Today, after five years of clumsy, mistaken policies and U.S. military occupation, Iraq has become a breeding ground of terrorism and bloody civil strife. It is no secret that former president Bush, his secretary of state, James A. Baker III, and his national security adviser, Gen. Brent Scowcroft, all opposed the 2003 invasion and occupation of Iraq.
In addition to the shocking breakdown of presidential legal and moral responsibility, there is the scandalous neglect and mishandling of the Hurricane Katrina catastrophe. The veteran CNN commentator Jack Cafferty condenses it to a sentence: “I have never ever seen anything as badly bungled and poorly handled as this situation in New Orleans.” Any impeachment proceeding must include a careful and critical look at the collapse of presidential leadership in response to perhaps the worst natural disaster in U.S. history.
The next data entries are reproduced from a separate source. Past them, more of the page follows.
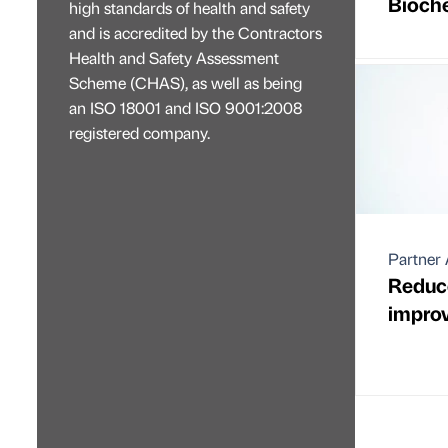
Bioch
high standards of health and safety
and is accredited by the Contractors
Health and Safety Assessment
Scheme (CHAS), as well as being
an ISO 18001 and ISO 9001:2008
registered company.
Partner 
Reduce
improv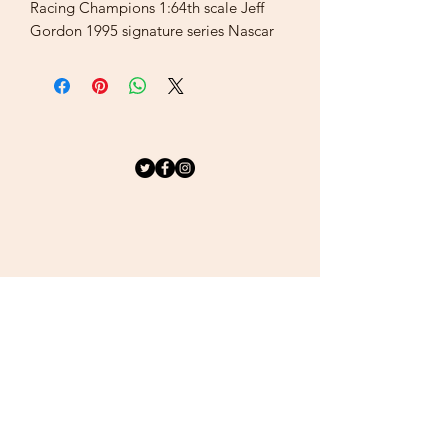
Racing Champions 1:64th scale Jeff
Gordon 1995 signature series Nascar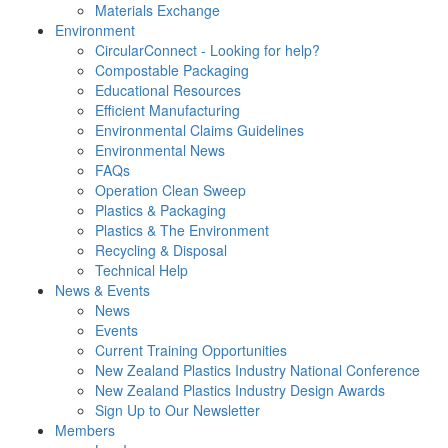
Materials Exchange
Environment
CircularConnect - Looking for help?
Compostable Packaging
Educational Resources
Efficient Manufacturing
Environmental Claims Guidelines
Environmental News
FAQs
Operation Clean Sweep
Plastics & Packaging
Plastics & The Environment
Recycling & Disposal
Technical Help
News & Events
News
Events
Current Training Opportunities
New Zealand Plastics Industry National Conference
New Zealand Plastics Industry Design Awards
Sign Up to Our Newsletter
Members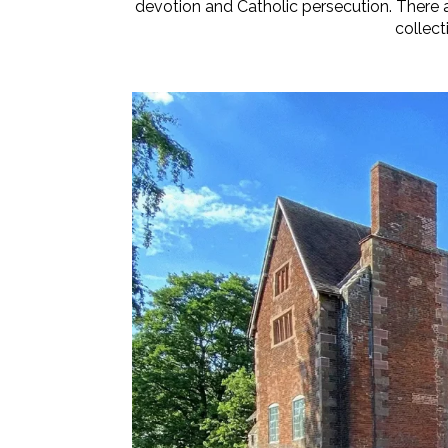
devotion and Catholic persecution. There a
collect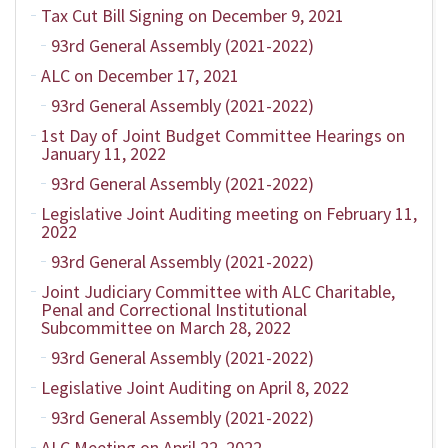
Tax Cut Bill Signing on December 9, 2021
93rd General Assembly (2021-2022)
ALC on December 17, 2021
93rd General Assembly (2021-2022)
1st Day of Joint Budget Committee Hearings on
January 11, 2022
93rd General Assembly (2021-2022)
Legislative Joint Auditing meeting on February 11,
2022
93rd General Assembly (2021-2022)
Joint Judiciary Committee with ALC Charitable,
Penal and Correctional Institutional
Subcommittee on March 28, 2022
93rd General Assembly (2021-2022)
Legislative Joint Auditing on April 8, 2022
93rd General Assembly (2021-2022)
ALC Meeting on April 22, 2022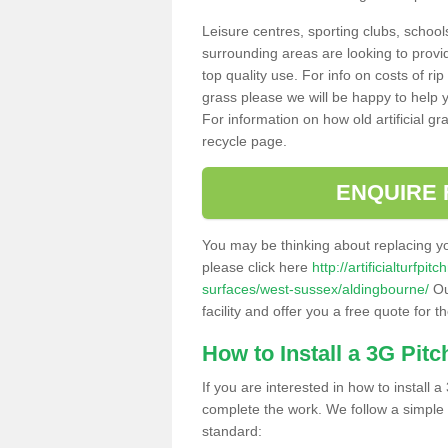
Leisure centres, sporting clubs, school
surrounding areas are looking to provid
top quality use. For info on costs of rip
grass please we will be happy to help yo
For information on how old artificial gr
recycle page.
ENQUIRE 
You may be thinking about replacing y
please click here
http://artificialturfp
surfaces/west-sussex/aldingbourne/
Ou
facility and offer you a free quote for 
How to Install a 3G Pitc
If you are interested in how to install a 
complete the work. We follow a simple me
standard: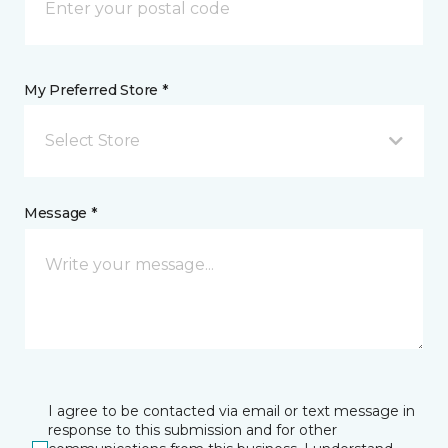
My Preferred Store *
Select Store
Message *
I agree to be contacted via email or text message in
response to this submission and for other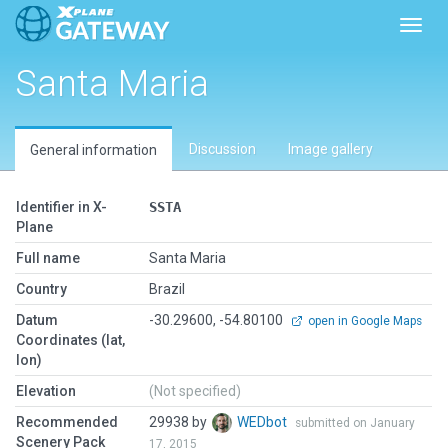
Toggl
Santa Maria
Discussion
Image gallery
General information
Identifier in X-
SSTA
Plane
Full name
Santa Maria
Country
Brazil
Datum
-30.29600, -54.80100
open in Google Maps
Coordinates (lat,
lon)
Elevation
(Not specified)
Recommended
29938 by
WEDbot
submitted on January
Scenery Pack
17, 2015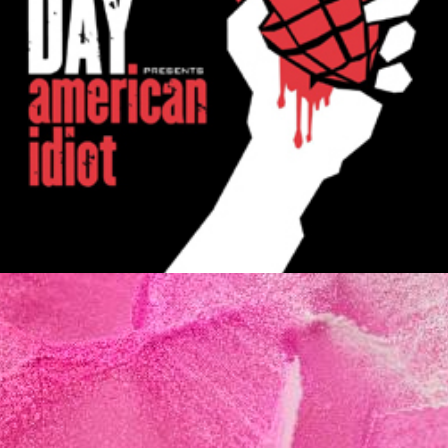
MUSIC ARTISTS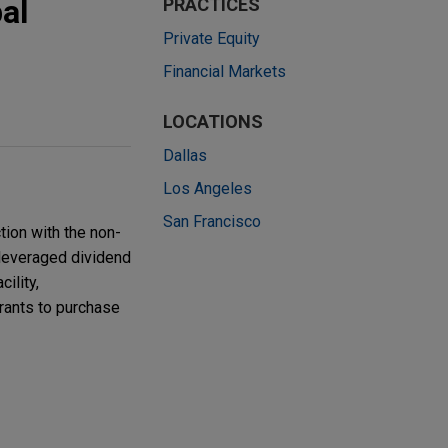
al
PRACTICES
Private Equity
Financial Markets
LOCATIONS
Dallas
Los Angeles
San Francisco
ion with the non-
 leveraged dividend
ility,
rrants to purchase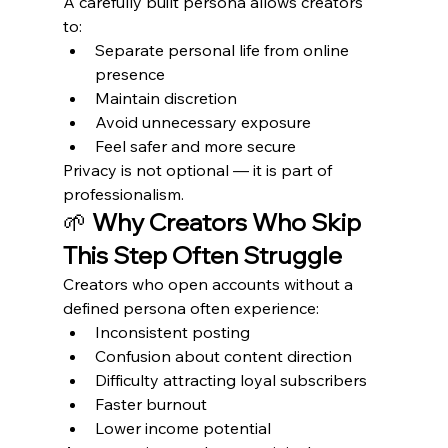
A carefully built persona allows creators 
to:
Separate personal life from online 
presence
Maintain discretion
Avoid unnecessary exposure
Feel safer and more secure
Privacy is not optional — it is part of 
professionalism.
🌱 
Why Creators Who Skip 
This Step Often Struggle
Creators who open accounts without a 
defined persona often experience:
Inconsistent posting
Confusion about content direction
Difficulty attracting loyal subscribers
Faster burnout
Lower income potential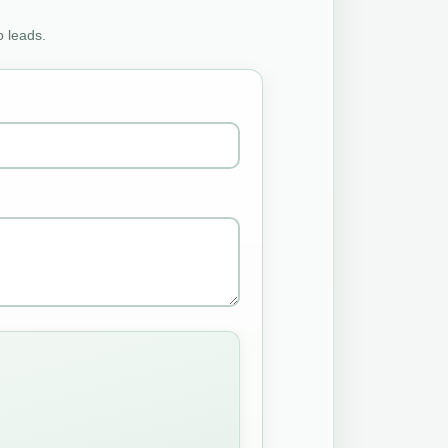
o leads.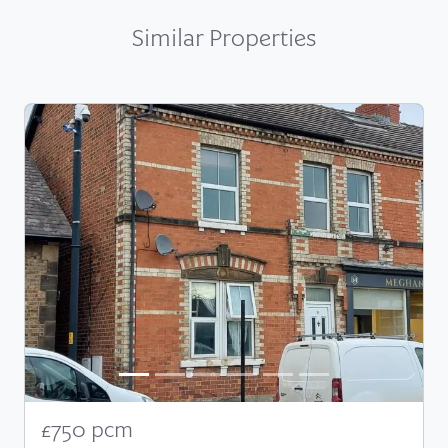
Similar Properties
£750 pcm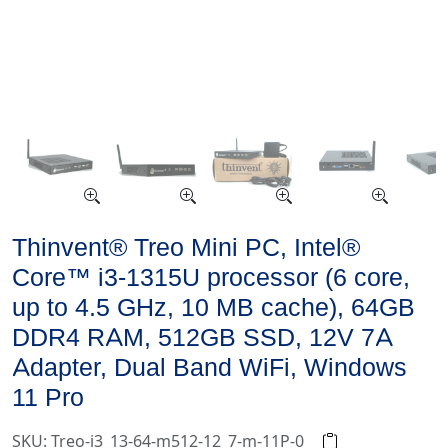
Thinvent® Treo Mini PC, Intel®
Core™ i3-1315U processor (6 core,
up to 4.5 GHz, 10 MB cache), 64GB
DDR4 RAM, 512GB SSD, 12V 7A
Adapter, Dual Band WiFi, Windows
11 Pro
SKU: Treo-i3_13-64-m512-12_7-m-11P-0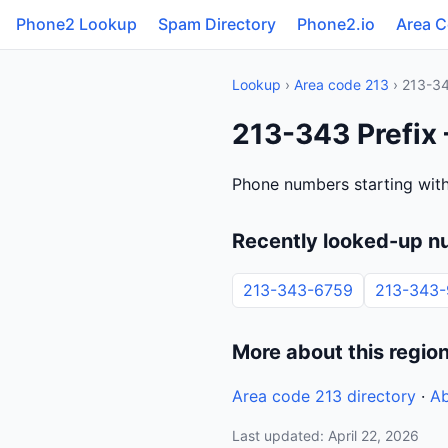
Phone2 Lookup
Spam Directory
Phone2.io
Area 
Lookup
›
Area code 213
› 213-3
213-343 Prefix 
Phone numbers starting with
Recently looked-up n
213-343-6759
213-343
More about this regio
Area code 213 directory
·
Ab
Last updated: April 22, 2026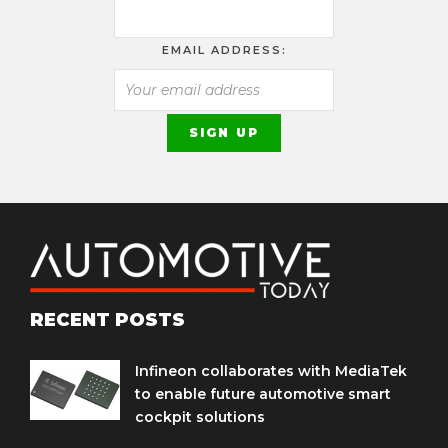
EMAIL ADDRESS:
RECENT POSTS
Infineon collaborates with MediaTek
to enable future automotive smart
cockpit solutions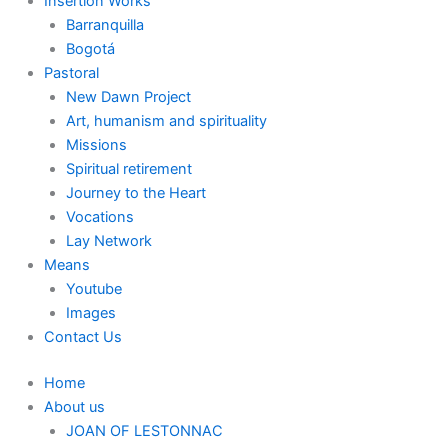
Insertion Works
Barranquilla
Bogotá
Pastoral
New Dawn Project
Art, humanism and spirituality
Missions
Spiritual retirement
Journey to the Heart
Vocations
Lay Network
Means
Youtube
Images
Contact Us
Home
About us
JOAN OF LESTONNAC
Impeachment is unlikely, of course. But we must still urge Congress to act. Impeachment, quite simply, is the procedure written into the Constitution to deal with presidents who violate the Constitution and the laws of the land. It is also a way to signal to the American people and the world that some of us feel strongly enough about the present drift of our country to support the impeachment of the false prophets who have led us astray. This, I believe, is the rightful course for an American patriot.
As former representative Elizabeth Holtzman, who played a key role in the Nixon impeachment proceedings, wrote two years ago, “it wasn’t until the most recent revelations that President Bush directed the wiretapping of hundreds, possibly thousands, of Americans, in violation of the Foreign Intelligence Surveillance Act (FISA) — and argued that, as Commander in Chief, he had the right in the interests of national security to override our country’s laws — that I felt the same sinking feeling in my stomach as I did during Watergate. . . . A President, any President, who maintains that he is above the law — and repeatedly violates the law — thereby commits high crimes and misdemeanors.”
I believe we have a chance to heal the wounds the nation has suffered in the opening decade of the 21st century. This recovery may take a generation and will depend on the election of a series of rational presidents and Congresses. At age 85, I won’t be around to witness the completion of the difficult rebuilding of our sorely damaged country, but I’d like to hold on long enough to see the healing begin.
There has never been a day in my adult life when I would not have sacrificed that life to save the United States from genuine danger, such as the ones we faced when I served as a bomber pilot in World War II. We must be a great nation because from time to time, we make gigantic blunders, but so far, we have survived and recovered.